(Data listing):
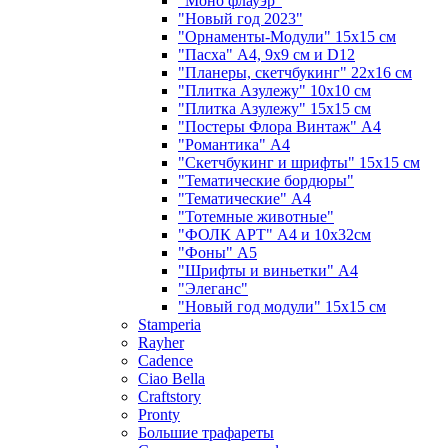
"Моно флауэр"
"Новый год 2023"
"Орнаменты-Модули" 15х15 см
"Пасха" А4, 9х9 см и D12
"Планеры, скетчбукинг" 22х16 см
"Плитка Азулежу" 10х10 см
"Плитка Азулежу" 15х15 см
"Постеры Флора Винтаж" А4
"Романтика" А4
"Скетчбукинг и шрифты" 15х15 см
"Тематические бордюры"
"Тематические" А4
"Тотемные животные"
"ФОЛК АРТ" А4 и 10х32см
"Фоны" А5
"Шрифты и виньетки" А4
"Элеганс"
"Новый год модули" 15х15 см
Stamperia
Rayher
Cadence
Ciao Bella
Craftstory
Pronty
Большие трафареты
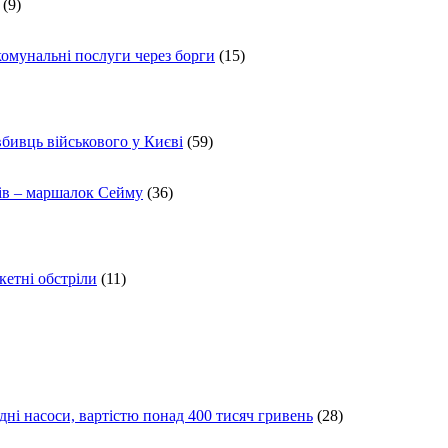
(9)
комунальні послуги через борги
(15)
вбивць військового у Києві
(59)
ів – маршалок Сейму
(36)
кетні обстріли
(11)
ні насоси, вартістю понад 400 тисяч гривень
(28)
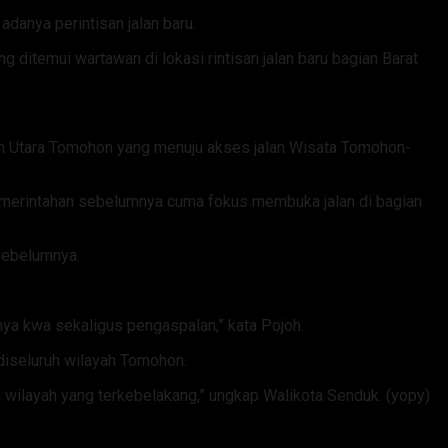
adanya perintisan jalan baru.
ng ditemui wartawan di lokasi rintisan jalan baru bagian Barat
ian Utara Tomohon yang menuju akses jalan Wisata Tomohon-
 pemerintahan sebelumnya cuma fokus membuka jalan di bagian
sebelumnya.
nya kwa sekaligus pengaspalan,” kata Pojoh.
iseluruh wilayah Tomohon.
a wilayah yang terkebelakang,” ungkap Walikota Senduk. (yopy)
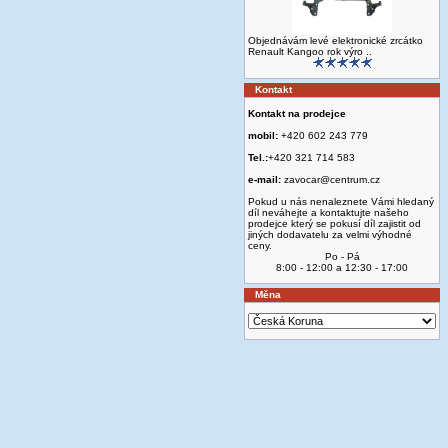
Objednávám levé elektronické zrcátko
Renault Kangoo rok výro ..
Kontakt
Kontakt na prodejce
mobil:
+420 602 243 779
Tel.:
+420 321 714 583
e-mail:
zavocar@centrum.cz
Pokud u nás nenaleznete Vámi hledaný
díl neváhejte a kontaktujte našeho
prodejce který se pokusí díl zajistit od
jiných dodavatelu za velmi výhodné
ceny.
Po - Pá
8:00 - 12:00 a 12:30 - 17:00
Měna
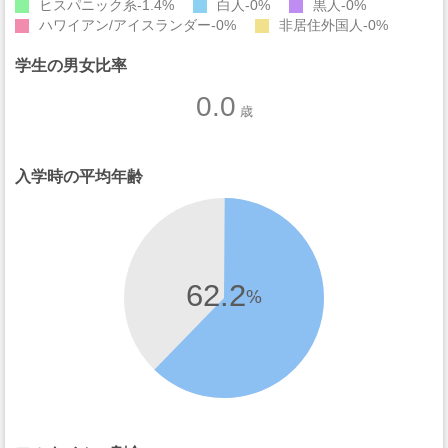
ヒスパニック系
1.4%
白人
0%
黒人
0%
ハワイアン/アイスランダー
0%
非居住外国人
0%
学生の男女比率
0.0
歳
入学時の平均年齢
62.2
%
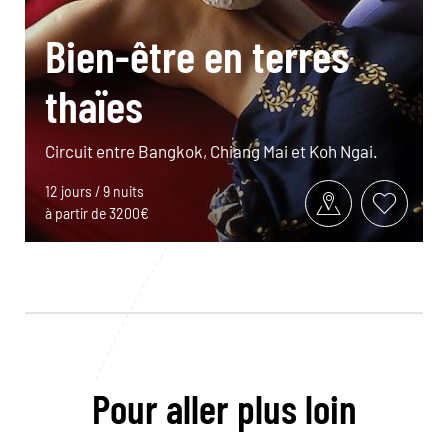
Bien-être en terres
thaïes
Circuit entre Bangkok, Chiang Mai et Koh Ngai.
12 jours / 9 nuits
à partir de 3200€
Pour aller plus loin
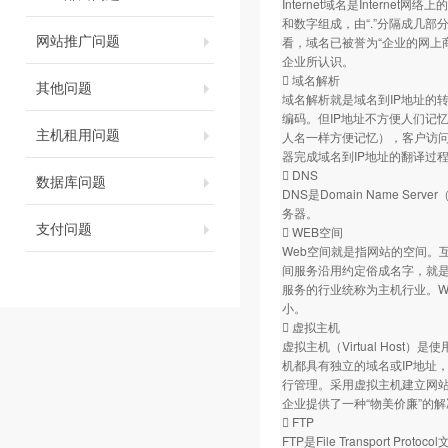
Internet域名是Inter
和数字组成，由“.”分隔成几部分
网站推广问题
看，域名已被誉为“企业的网上
企业所认识。
 域名解析
其他问题
域名解析就是域名到IP地址的
编码。但IP地址不方便人们记
主机租用问题
人名一样方便记忆），客户访
器完成域名到IP地址的翻译过
 DNS
数据库问题
DNS是Domain Name 
务器。
支付问题
 WEB空间
Web空间就是指网站的空间。
间服务沿用约定俗成名字，就是
服务的行业统称为主机行业。W
小。
 虚拟主机
虚拟主机（Virtual Ho
机都具有独立的域名或IP地址，具
行管理。采用虚拟主机建立网站
企业提供了一种“物美价廉”的
 FTP
FTP是File Transport P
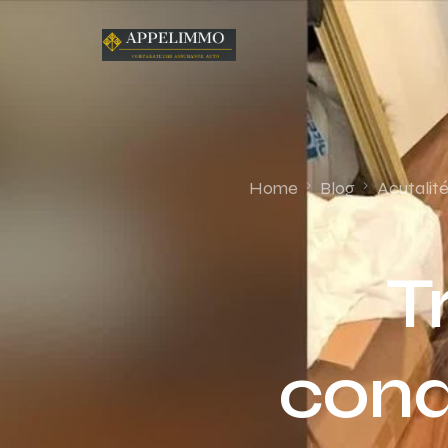
Home
Blog
Acutalit
T
cond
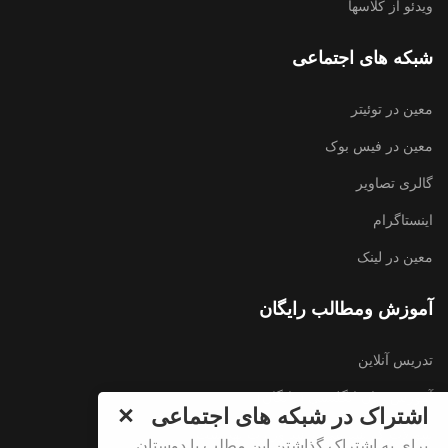
ویدئو از کلاسها
شبکه های اجتماعی
معین در توئیتر
معین در فیس بوک
گالری تصاویر
اینستاگرام
معین در لینک
آموزش ومطالب رایگان
تدریس آنلاین
آموزش زبان انگلیسی (رایگان)
اشتراک در شبکه های اجتماعی
سوالات کارشناسی ارشد وزارت بهداشت
برای به اشتراک گذاشتن این مطلب با دوستان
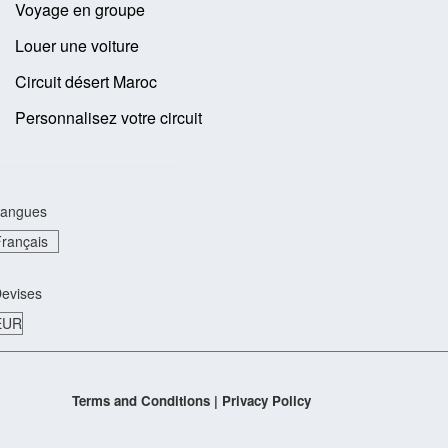
Voyage en groupe
Louer une voiture
Circuit désert Maroc
Personnalisez votre circuit
angues
evises
Terms and Conditions
|
Privacy Policy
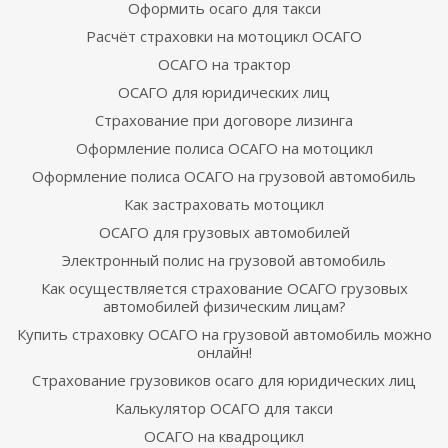
Оформить осаго для такси
Расчёт страховки на мотоцикл ОСАГО
ОСАГО на трактор
ОСАГО для юридических лиц
Страхование при договоре лизинга
Оформление полиса ОСАГО на мотоцикл
Оформление полиса ОСАГО на грузовой автомобиль
Как застраховать мотоцикл
ОСАГО для грузовых автомобилей
Электронный полис на грузовой автомобиль
Как осуществляется страхование ОСАГО грузовых
автомобилей физическим лицам?
Купить страховку ОСАГО на грузовой автомобиль можно
онлайн!
Страхование грузовиков осаго для юридических лиц
Калькулятор ОСАГО для такси
ОСАГО на квадроцикл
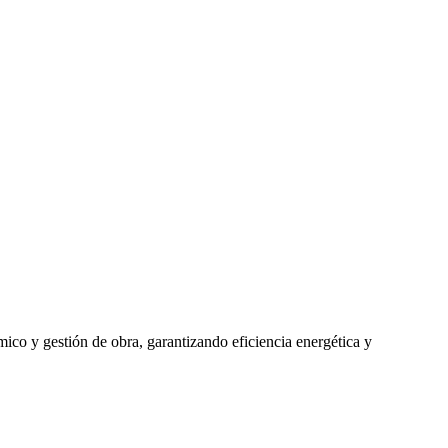
mico y gestión de obra, garantizando eficiencia energética y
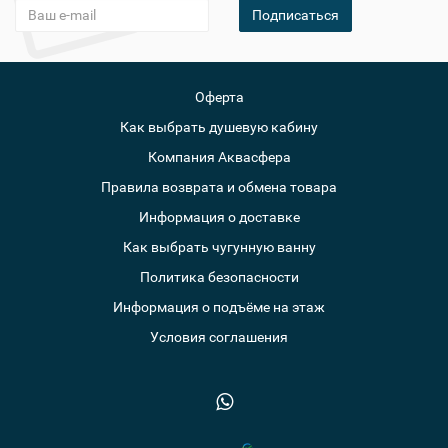
Подписаться
Оферта
Как выбрать душевую кабину
Компания Аквасфера
Правила возврата и обмена товара
Информация о доставке
Как выбрать чугунную ванну
Политика безопасности
Информация о подъёме на этаж
Условия соглашения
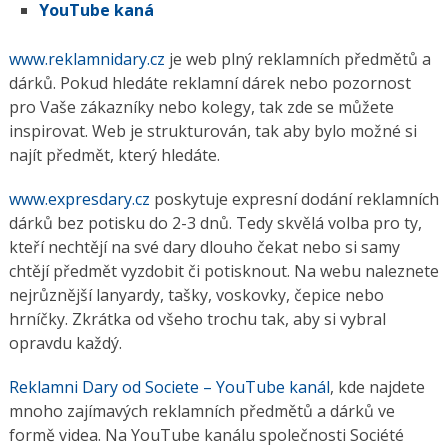
YouTube kaná
www.reklamnidary.cz
je web plný reklamních předmětů a
dárků. Pokud hledáte reklamní dárek nebo pozornost
pro Vaše zákazníky nebo kolegy, tak zde se můžete
inspirovat. Web je strukturován, tak aby bylo možné si
najít předmět, který hledáte.
www.expresdary.cz
poskytuje expresní dodání reklamních
dárků bez potisku do 2-3 dnů. Tedy skvělá volba pro ty,
kteří nechtějí na své dary dlouho čekat nebo si samy
chtějí předmět vyzdobit či potisknout. Na webu naleznete
nejrůznější lanyardy, tašky, voskovky, čepice nebo
hrníčky. Zkrátka od všeho trochu tak, aby si vybral
opravdu každý.
Reklamni Dary od Societe – YouTube kanál
, kde najdete
mnoho zajímavých reklamních předmětů a dárků ve
formě videa. Na YouTube kanálu společnosti Société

(Problem description): Reproduce every line of the material above, but drop the pictures.

(Answer):
"Моно флауэр"
"Новый год 2023"
"Орнаменты-Модули" 15х15 см
"Пасха" А4, 9х9 см и D12
"Планеры, скетчбукинг" 22х16 см
"Плитка Азулежу" 10х10 см
"Плитка Азулежу" 15х15 см
"Постеры Флора Винтаж" А4
"Романтика" А4
"Скетчбукинг и шрифты" 15х15 см
"Тематические бордюры"
"Тематические" А4
"Тотемные животные"
"ФОЛК АРТ" А4 и 10х32см
"Фоны" А5
"Шрифты и виньетки" А4
"Элеганс"
"Новый год модули" 15х15 см
Stamperia
Rayher
Cadence
Ciao Bella
Craftstory
Pronty
Большие трафареты
(9)
комунальні послуги через борги
(15)
вбивць військового у Києві
(59)
ів – маршалок Сейму
(36)
кетні обстріли
(11)
ні насоси, вартістю понад 400 тисяч гривень
(28)
adanya perintisan jalan baru.
ng ditemui wartawan di lokasi rintisan jalan baru bagian Barat
ian Utara Tomohon yang menuju akses jalan Wisata Tomohon-
 pemerintahan sebelumnya cuma fokus membuka jalan di bagian
sebelumnya.
nya kwa sekaligus pengaspalan,” kata Pojoh.
iseluruh wilayah Tomohon.
a wilayah yang terkebelakang,” ungkap Walikota Senduk. (yopy)
Objednávám levé elektronické zrcátko
Renault Kangoo rok výro ..
Kontakt
Kontakt na prodejce
mobil:
+420 602 243 779
Tel.:
+420 321 714 583
e-mail:
zavocar@centrum.cz
Pokud u nás nenaleznete Vámi hledaný
díl neváhejte a kontaktujte našeho
prodejce který se pokusí díl zajistit od
jiných dodavatelu za velmi výhodné
ceny.
Po - Pá
8:00 - 12:00 a 12:30 - 17:00
Měna
ヒスパニック系
1.4%
白人
0%
黒人
0%
ハワイアン/アイスランダー
0%
非居住外国人
0%
学生の男女比率
0.0
歳
入学時の平均年齢
62.2
%
Bien-être en terres
thaïes
Circuit entre Bangkok, Chiang Mai et Koh Ngai.
12 jours / 9 nuits
à partir de 3200€
Pour aller plus loin
Internet域名是Inter
和数字组成，由“.”分隔成几部分
网站推广问题
看，域名已被誉为“企业的网上
企业所认识。
 域名解析
其他问题
域名解析就是域名到IP地址的
编码。但IP地址不方便人们记
主机租用问题
人名一样方便记忆），客户访
器完成域名到IP地址的翻译过
 DNS
数据库问题
DNS是Domain Name 
务器。
支付问题
 WEB空间
Web空间就是指网站的空间。
间服务沿用约定俗成名字，就是
服务的行业统称为主机行业。W
小。
 虚拟主机
虚拟主机（Virtual Ho
机都具有独立的域名或IP地址，具
行管理。采用虚拟主机建立网站
企业提供了一种“物美价廉”的
 FTP
FTP是File Transport P
Home
Blog
Acutalit
T
cond
ویدئو از کلاسها
شبکه های اجتماعی
معین در توئیتر
معین در فیس بوک
گالری تصاویر
اینستاگرام
معین در لینک
آموزش ومطالب رایگان
تدریس آنلاین
آموزش زبان انگلیسی (رایگان)
اشتراک در شبکه های اجتماعی
سوالات کارشناسی ارشد وزارت بهداشت
برای به اشتراک گذاشتن این مطلب با دوستان
Voyage en groupe
Louer une voiture
Circuit désert Maroc
Personnalisez votre circuit
angues
evises
Terms and Conditions
|
Privacy Policy
Оформить осаго для такси
Расчёт страховки на мотоцикл ОСАГО
ОСАГО на трактор
ОСАГО для юридических лиц
Страхование при договоре лизинга
Оформление полиса ОСАГО на мотоцикл
Оформление полиса ОСАГО на грузовой автомобиль
Как застраховать мотоцикл
ОСАГО для грузовых автомобилей
Электронный полис на грузовой автомобиль
Как осуществляется страхование ОСАГО грузовых
автомобилей физическим лицам?
Купить страховку ОСАГО на грузовой автомобиль можно
онлайн!
Страхование грузовиков осаго для юридических лиц
Калькулятор ОСАГО для такси
ОСАГО на квадроцикл
mico y gestión de obra, garantizando eficiencia energética y
Подписаться
Оферта
Как выбрать душевую кабину
Компания Аквасфера
Правила возврата и обмена товара
Информация о доставке
Как выбрать чугунную ванну
Политика безопасности
Информация о подъёме на этаж
Условия соглашения
YouTube kaná
www.reklamnidary.cz
je web plný reklamních předmětů a
dárků. Pokud hledáte reklamní dárek nebo pozornost
pro Vaše zákazníky nebo kolegy, tak zde se můžete
inspirovat. Web je strukturován, tak aby bylo možné si
najít předmět, který hledáte.
www.expresdary.cz
poskytuje expresní dodání reklamních
dárků bez potisku do 2-3 dnů. Tedy skvělá volba pro ty,
kteří nechtějí na své dary dlouho čekat nebo si samy
chtějí předmět vyzdobit či potisknout. Na webu naleznete
nejrůznější lanyardy, tašky, voskovky, čepice nebo
hrníčky. Zkrátka od všeho trochu tak, aby si vybral
opravdu každý.
Reklamni Dary od Societe – YouTube kanál
, kde najdete
mnoho zajímavých reklamních předmětů a dárků ve
formě videa. Na YouTube kanálu společnosti Société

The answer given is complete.